*EXERCISE BRIEF*. Please retype the data in full and exactly; the pictures are not part of the copy.

[DATASET CONTENT]

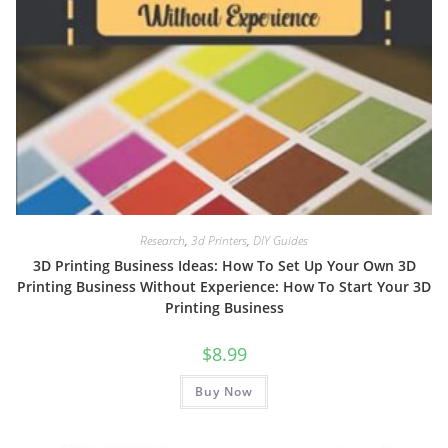
Research
,
3d Printers
,
DIY Guides
3D Printing Business Ideas: How To Set Up Your Own 3D
Printing Business Without Experience: How To Start Your 3D
Printing Business
$
8.99
Buy Now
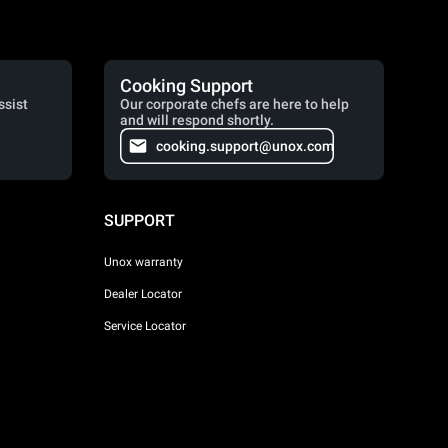
Cooking Support
ssist
Our corporate chefs are here to help
and will respond shortly.
cooking.support@unox.com
SUPPORT
Unox warranty
Dealer Locator
Service Locator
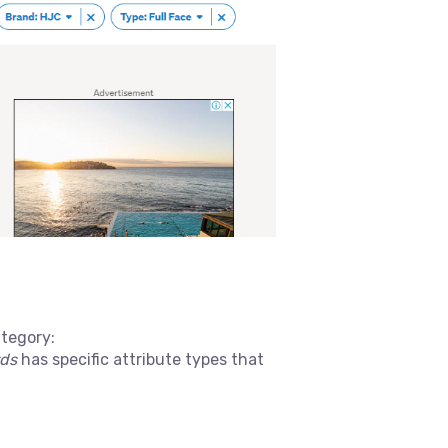
ategory:
rds
has specific attribute types that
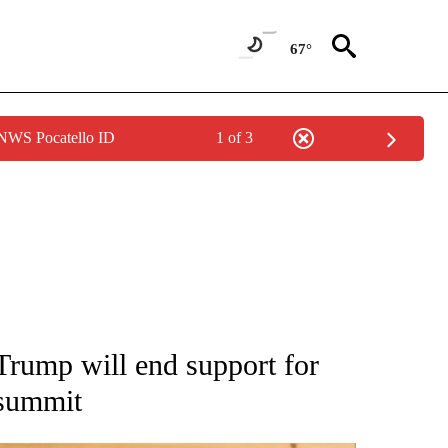
67°
 NWS Pocatello ID
1 of 3
ATIONS ABOUT NEW PAGES ON "AP NATIONAL".
Trump will end support for
 summit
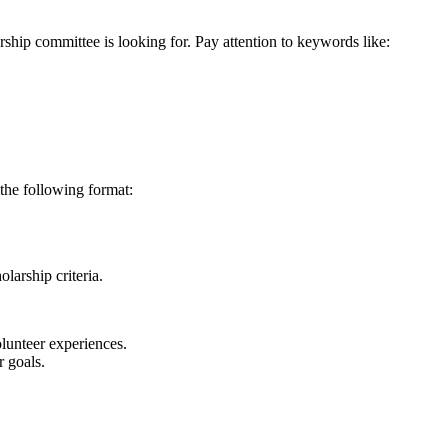
rship committee is looking for. Pay attention to keywords like:
the following format:
larship criteria.
lunteer experiences.
 goals.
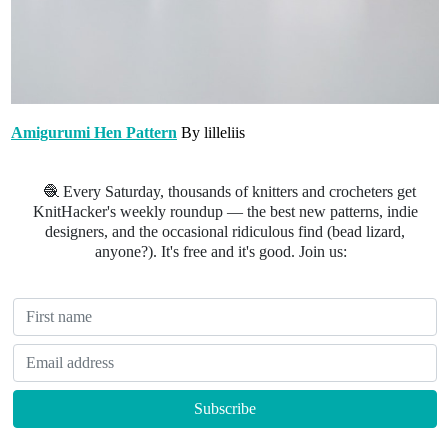
Amigurumi Hen Pattern
By lilleliis
🧶 Every Saturday, thousands of knitters and crocheters get
KnitHacker's weekly roundup — the best new patterns, indie
designers, and the occasional ridiculous find (bead lizard,
anyone?). It's free and it's good. Join us:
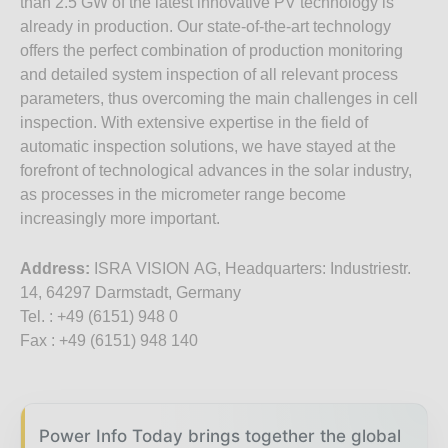
than 2.5 GW of the latest innovative PV technology is
already in production. Our state-of-the-art technology
offers the perfect combination of production monitoring
and detailed system inspection of all relevant process
parameters, thus overcoming the main challenges in cell
inspection. With extensive expertise in the field of
automatic inspection solutions, we have stayed at the
forefront of technological advances in the solar industry,
as processes in the micrometer range become
increasingly more important.
Address:
ISRA VISION AG, Headquarters: Industriestr.
14, 64297 Darmstadt, Germany
Tel. : +49 (6151) 948 0
Fax : +49 (6151) 948 140
Power Info Today brings together the global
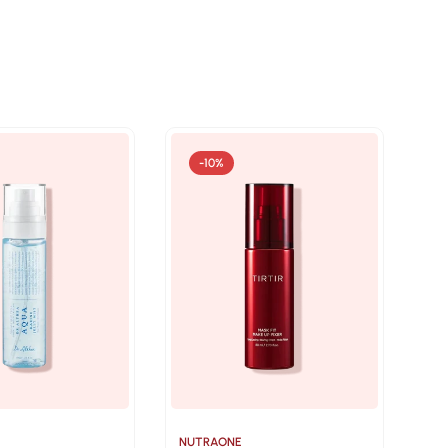
-10%
NUTRAONE
NU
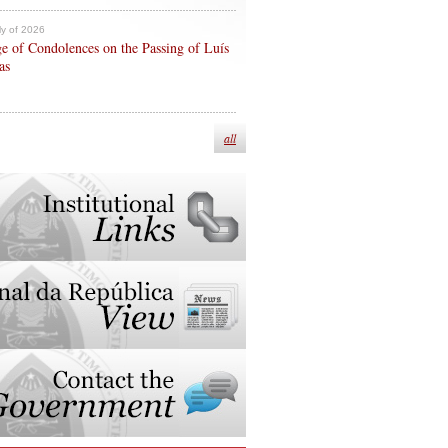
ly of 2026
e of Condolences on the Passing of Luís
as
all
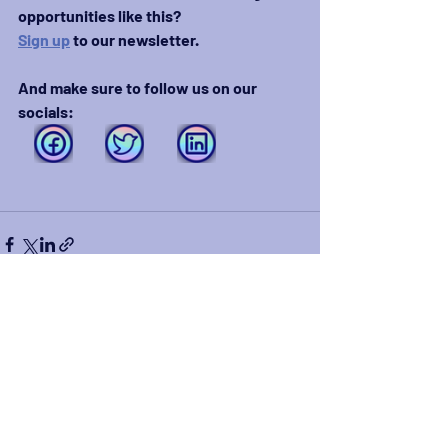
opportunities like this?
Sign up
 to our newsletter.
And make sure to follow us on our 
socials:
Recent Posts
See All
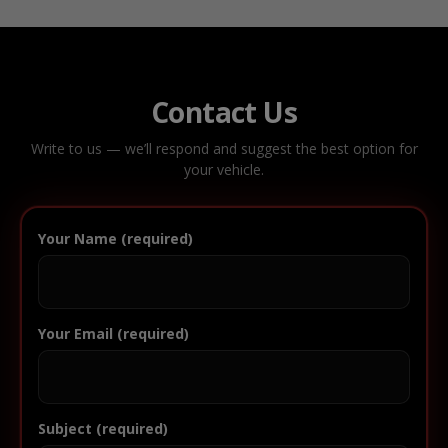
Contact Us
Write to us — we’ll respond and suggest the best option for
your vehicle.
Your Name (required)
Your Email (required)
Subject (required)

[/DATASET CONTENT]

*EXPECTED ANSWER*.
Research
,
3d Printers
,
DIY Guides
3D Printing Business Ideas: How To Set Up Your Own 3D
Printing Business Without Experience: How To Start Your 3D
Printing Business
$
8.99
Buy Now
Cooking Support
ssist
Our corporate chefs are here to help
and will respond shortly.
cooking.support@unox.com
SUPPORT
Unox warranty
Dealer Locator
Service Locator
ategory:
rds
has specific attribute types that
67°
 NWS Pocatello ID
1 of 3
ATIONS ABOUT NEW PAGES ON "AP NATIONAL".
Trump will end support for
 summit
rship committee is looking for. Pay attention to keywords like:
the following format:
larship criteria.
lunteer experiences.
 goals.
Amigurumi Hen Pattern
By lilleliis
🧶 Every Saturday, thousands of knitters and crocheters get
KnitHacker's weekly roundup — the best new patterns, indie
designers, and the occasional ridiculous find (bead lizard,
anyone?). It's free and it's good. Join us:
than 2.5 GW of the latest innovative PV technology is
already in production. Our state-of-the-art technology
offers the perfect combination of production monitoring
and detailed system inspection of all relevant process
parameters, thus overcoming the main challenges in cell
inspection. With extensive expertise in the field of
automatic inspection solutions, we have stayed at the
forefront of technological advances in the solar industry,
as processes in the micrometer range become
increasingly more important.
Address:
ISRA VISION AG, Headquarters: Industriestr.
14, 64297 Darmstadt, Germany
Tel. : +49 (6151) 948 0
Fax : +49 (6151) 948 140
Power Info Today brings together the global
-10%
NUTRAONE
NU
ly of 2026
e of Condolences on the Passing of Luís
as
all
opportunities like this?
Sign up
 to our newsletter.
And make sure to follow us on our 
socials:
Recent Posts
See All
Contact Us
Write to us — we’ll respond and suggest the best option for
your vehicle.
Your Name (required)
Your Email (required)
Subject (required)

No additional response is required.